Real time index tasks failure with MappableContainerException

429 views
Skip to first unread message

Torche Guillaume

unread,
Sep 30, 2015, 7:38:32 PM9/30/15
to Druid User, jona...@gumgum.com
Hi all!

I am running into a production issue with some of my real time index tasks. Since 11 am this morning some of them are failing and I can't figure out why.
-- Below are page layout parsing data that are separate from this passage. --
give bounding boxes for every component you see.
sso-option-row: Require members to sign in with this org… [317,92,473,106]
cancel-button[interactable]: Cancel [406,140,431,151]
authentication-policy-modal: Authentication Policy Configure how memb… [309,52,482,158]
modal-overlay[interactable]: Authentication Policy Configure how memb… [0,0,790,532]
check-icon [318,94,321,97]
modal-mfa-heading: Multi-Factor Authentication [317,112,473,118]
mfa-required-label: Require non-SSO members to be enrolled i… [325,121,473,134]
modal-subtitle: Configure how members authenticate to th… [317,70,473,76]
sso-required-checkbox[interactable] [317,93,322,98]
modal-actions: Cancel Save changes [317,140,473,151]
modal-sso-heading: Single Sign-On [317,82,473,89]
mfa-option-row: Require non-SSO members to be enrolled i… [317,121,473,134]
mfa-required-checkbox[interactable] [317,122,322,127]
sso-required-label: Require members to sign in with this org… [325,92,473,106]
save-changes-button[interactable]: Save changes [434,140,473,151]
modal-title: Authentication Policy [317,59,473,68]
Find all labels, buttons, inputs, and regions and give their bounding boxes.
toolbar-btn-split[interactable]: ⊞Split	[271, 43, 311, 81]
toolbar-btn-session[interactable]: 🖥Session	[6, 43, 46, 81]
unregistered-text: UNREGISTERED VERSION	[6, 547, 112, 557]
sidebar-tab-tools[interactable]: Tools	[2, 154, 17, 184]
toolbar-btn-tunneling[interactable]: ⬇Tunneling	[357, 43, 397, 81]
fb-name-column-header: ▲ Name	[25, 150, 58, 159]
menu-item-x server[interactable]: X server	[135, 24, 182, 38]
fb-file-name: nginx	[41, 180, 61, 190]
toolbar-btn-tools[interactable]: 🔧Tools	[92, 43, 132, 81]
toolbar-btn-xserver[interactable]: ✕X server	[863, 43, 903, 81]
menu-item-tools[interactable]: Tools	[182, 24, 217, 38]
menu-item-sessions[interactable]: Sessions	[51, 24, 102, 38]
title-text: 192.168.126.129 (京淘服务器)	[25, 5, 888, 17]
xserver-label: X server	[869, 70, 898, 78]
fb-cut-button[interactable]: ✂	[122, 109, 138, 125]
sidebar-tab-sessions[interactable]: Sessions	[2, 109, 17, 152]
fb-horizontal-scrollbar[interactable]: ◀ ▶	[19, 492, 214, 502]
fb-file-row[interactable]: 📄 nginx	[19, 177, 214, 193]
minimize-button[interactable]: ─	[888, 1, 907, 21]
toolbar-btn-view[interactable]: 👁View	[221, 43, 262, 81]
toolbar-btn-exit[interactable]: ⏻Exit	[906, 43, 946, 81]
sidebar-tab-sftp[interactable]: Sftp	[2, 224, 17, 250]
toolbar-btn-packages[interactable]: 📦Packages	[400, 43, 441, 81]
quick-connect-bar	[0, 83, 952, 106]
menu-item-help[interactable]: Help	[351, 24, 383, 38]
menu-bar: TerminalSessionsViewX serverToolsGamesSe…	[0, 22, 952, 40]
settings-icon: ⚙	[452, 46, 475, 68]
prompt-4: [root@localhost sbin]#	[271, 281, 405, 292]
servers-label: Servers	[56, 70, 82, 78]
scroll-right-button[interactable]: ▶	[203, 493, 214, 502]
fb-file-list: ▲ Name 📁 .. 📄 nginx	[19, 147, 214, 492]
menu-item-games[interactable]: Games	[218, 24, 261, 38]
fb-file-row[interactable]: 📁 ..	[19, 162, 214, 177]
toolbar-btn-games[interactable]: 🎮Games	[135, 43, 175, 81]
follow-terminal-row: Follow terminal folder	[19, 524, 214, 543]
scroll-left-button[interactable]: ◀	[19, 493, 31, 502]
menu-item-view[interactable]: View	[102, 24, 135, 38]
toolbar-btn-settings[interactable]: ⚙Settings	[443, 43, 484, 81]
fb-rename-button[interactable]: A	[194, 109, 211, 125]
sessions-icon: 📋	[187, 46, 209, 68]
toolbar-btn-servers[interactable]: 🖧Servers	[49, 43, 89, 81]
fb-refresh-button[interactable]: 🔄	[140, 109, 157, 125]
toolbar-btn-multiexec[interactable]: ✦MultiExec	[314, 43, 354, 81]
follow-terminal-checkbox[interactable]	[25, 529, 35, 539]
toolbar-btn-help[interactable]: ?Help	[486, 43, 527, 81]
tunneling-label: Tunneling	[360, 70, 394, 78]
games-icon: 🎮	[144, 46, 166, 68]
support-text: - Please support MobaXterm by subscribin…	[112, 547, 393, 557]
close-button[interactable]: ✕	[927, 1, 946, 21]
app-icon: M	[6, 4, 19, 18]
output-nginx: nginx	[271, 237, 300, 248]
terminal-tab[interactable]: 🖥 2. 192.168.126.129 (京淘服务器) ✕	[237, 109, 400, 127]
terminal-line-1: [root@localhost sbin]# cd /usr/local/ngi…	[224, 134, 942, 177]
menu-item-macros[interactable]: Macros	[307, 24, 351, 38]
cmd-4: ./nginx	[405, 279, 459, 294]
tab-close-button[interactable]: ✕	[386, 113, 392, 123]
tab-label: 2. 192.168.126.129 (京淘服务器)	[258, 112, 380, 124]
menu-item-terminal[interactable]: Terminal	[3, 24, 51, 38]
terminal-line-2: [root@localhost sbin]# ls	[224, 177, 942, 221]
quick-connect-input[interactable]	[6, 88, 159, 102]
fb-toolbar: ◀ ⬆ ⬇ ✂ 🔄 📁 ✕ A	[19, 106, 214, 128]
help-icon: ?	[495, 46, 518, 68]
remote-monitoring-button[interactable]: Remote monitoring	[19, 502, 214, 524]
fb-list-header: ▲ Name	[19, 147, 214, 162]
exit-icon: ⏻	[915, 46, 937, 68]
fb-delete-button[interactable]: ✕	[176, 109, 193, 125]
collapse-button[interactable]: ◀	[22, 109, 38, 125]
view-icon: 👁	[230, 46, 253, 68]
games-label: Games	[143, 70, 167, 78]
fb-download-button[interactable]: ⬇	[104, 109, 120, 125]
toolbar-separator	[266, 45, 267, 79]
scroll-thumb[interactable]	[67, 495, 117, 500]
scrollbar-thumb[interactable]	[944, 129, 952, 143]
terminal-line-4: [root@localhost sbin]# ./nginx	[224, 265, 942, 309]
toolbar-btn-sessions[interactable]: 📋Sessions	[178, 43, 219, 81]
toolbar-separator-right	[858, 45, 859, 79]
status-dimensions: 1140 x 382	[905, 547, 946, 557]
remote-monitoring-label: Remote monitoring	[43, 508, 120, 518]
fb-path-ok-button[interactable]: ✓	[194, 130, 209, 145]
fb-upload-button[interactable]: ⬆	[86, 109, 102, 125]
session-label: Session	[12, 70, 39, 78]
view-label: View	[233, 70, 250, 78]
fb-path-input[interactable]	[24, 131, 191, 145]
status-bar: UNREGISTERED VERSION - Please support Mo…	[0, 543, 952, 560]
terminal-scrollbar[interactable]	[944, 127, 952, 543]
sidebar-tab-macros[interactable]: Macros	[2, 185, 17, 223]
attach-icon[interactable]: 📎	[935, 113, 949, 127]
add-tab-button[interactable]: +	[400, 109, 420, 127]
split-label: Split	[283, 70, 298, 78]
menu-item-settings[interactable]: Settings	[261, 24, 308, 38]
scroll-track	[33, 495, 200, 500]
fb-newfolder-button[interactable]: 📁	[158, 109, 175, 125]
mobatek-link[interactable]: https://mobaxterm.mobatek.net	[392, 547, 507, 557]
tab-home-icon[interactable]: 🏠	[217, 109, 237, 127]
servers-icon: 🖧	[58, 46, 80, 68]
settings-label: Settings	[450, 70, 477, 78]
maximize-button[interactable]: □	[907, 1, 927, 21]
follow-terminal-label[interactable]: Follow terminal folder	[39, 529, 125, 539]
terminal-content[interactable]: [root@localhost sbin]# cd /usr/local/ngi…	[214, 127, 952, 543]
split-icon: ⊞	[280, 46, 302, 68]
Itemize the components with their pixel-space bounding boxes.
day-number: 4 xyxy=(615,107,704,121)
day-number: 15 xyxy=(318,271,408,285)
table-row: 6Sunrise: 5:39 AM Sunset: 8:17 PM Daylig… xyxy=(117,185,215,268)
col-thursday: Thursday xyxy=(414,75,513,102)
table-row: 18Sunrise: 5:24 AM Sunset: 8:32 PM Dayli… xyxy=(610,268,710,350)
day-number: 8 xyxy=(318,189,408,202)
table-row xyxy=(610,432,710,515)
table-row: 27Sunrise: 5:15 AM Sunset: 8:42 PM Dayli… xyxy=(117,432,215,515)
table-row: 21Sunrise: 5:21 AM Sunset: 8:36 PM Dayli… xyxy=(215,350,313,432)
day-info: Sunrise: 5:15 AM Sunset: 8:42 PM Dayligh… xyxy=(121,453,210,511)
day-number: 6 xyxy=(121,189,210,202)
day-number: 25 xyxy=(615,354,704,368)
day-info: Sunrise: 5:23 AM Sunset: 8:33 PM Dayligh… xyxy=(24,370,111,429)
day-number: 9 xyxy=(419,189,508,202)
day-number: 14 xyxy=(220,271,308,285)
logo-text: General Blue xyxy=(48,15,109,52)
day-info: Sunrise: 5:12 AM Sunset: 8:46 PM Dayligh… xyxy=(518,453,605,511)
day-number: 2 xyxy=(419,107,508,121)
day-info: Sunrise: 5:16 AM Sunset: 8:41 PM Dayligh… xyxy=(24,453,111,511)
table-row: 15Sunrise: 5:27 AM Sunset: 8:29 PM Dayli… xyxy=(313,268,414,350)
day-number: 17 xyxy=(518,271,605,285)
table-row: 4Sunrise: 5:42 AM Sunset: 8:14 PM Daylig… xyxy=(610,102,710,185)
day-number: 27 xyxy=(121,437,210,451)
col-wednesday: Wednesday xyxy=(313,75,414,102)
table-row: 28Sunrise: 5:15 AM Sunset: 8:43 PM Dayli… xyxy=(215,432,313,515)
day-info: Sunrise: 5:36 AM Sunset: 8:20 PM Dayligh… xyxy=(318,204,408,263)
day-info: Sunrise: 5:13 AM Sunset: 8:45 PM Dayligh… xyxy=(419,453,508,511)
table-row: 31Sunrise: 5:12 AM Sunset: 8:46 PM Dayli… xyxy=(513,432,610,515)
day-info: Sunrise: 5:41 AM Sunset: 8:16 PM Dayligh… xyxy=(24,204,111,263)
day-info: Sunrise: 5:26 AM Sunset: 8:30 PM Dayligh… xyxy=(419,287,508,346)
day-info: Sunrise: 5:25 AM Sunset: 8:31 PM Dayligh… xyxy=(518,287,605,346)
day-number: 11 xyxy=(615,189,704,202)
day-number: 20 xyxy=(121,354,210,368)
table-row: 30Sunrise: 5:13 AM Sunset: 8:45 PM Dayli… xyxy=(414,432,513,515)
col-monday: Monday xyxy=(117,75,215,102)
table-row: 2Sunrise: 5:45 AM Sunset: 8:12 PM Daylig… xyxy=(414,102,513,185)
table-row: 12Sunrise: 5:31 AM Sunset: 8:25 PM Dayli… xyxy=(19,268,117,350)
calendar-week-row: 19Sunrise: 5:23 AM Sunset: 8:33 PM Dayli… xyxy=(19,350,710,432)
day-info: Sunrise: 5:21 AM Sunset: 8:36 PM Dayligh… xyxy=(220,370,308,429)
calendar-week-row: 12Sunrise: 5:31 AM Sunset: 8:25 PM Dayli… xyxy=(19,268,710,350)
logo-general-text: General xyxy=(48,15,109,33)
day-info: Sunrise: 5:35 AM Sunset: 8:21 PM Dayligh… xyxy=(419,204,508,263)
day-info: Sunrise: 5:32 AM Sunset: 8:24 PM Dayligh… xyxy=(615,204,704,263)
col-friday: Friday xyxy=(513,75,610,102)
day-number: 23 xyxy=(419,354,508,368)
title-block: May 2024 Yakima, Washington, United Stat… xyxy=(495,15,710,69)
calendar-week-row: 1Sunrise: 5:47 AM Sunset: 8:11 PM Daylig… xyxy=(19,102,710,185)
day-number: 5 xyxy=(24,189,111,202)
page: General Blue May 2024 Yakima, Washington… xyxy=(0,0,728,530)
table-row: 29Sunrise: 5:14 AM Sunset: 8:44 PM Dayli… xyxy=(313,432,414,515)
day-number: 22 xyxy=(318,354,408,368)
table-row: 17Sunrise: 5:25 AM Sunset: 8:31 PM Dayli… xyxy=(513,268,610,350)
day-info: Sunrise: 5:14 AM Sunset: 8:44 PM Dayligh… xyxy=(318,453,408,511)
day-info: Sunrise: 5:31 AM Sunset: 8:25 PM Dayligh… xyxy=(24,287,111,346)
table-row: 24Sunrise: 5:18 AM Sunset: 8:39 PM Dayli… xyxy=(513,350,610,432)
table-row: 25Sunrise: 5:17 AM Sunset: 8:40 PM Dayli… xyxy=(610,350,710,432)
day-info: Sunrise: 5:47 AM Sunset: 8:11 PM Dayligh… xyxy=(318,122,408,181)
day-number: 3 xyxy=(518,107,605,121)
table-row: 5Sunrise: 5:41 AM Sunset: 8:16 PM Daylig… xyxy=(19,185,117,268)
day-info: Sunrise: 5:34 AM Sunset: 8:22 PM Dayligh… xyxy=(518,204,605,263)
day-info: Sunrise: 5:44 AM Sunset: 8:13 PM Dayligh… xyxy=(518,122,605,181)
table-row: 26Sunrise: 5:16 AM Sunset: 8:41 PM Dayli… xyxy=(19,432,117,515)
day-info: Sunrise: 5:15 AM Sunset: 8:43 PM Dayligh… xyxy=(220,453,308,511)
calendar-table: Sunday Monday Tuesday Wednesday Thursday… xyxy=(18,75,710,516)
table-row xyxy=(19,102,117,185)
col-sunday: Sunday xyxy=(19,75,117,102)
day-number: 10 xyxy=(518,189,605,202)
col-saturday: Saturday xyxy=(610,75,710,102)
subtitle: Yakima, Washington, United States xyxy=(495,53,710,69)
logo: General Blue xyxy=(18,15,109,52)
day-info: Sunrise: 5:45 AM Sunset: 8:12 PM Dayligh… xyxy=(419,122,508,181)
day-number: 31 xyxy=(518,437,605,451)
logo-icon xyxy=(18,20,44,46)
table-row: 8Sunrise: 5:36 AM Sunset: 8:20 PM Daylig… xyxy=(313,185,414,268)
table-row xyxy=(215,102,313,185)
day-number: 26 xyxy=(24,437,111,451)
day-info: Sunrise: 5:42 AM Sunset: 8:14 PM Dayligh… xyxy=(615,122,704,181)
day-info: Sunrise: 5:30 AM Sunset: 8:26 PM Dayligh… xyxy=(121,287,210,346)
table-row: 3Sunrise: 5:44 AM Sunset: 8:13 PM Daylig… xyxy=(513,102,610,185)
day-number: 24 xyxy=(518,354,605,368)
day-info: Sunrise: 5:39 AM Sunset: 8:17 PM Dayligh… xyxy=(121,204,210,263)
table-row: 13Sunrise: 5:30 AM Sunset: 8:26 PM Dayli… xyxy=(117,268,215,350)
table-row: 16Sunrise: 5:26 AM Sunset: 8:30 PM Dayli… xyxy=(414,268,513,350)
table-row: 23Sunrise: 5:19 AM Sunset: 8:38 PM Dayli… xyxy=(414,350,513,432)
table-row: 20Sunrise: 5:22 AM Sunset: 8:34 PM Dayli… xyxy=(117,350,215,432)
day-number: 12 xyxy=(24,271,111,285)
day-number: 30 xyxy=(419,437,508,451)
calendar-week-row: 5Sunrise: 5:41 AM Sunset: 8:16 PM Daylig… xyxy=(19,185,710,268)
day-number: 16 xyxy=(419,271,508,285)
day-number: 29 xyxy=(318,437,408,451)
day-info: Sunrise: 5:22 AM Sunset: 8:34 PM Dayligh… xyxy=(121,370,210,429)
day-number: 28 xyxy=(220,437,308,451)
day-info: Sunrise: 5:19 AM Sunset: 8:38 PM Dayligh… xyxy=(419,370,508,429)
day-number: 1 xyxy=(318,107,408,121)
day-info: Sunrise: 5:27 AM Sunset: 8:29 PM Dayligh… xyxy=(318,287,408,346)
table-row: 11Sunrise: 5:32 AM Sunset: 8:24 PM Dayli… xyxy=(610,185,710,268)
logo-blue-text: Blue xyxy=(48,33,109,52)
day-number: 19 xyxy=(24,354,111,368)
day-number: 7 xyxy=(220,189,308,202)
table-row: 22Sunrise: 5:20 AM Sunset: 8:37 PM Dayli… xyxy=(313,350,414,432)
I can see the following exceptions on for some of my tasks logs:

SEVERE: The exception contained within MappableContainerException could not be mapped to a response, re-throwing to the HTTP container
com.fasterxml.jackson.databind.JsonMappingException: Early EOF (through reference chain: java.util.ArrayList[209])


I am not sure this is the root cause of the problem but I cannot see anything more which looks like an error in my task logs. Also on the overlord UI the status of the task is "failed" but I cannot see this status on my task logs. Usually it says something like:

Task completed with status: {
  "id" : "index_realtime_rtb_user_sync_statistics_2015-09-30T12:00:00.000-07:00_0_0_pdbdpbpm",
  "status" : "SUCCESS",
  "duration" : 8692022
}

Another interesting thing is that I have also some tasks with a failed status sent to my overlord even though the task logs say the task has been completed with a successful status.

I looks to me the tasks effectively failed as I have missing data for some hours today.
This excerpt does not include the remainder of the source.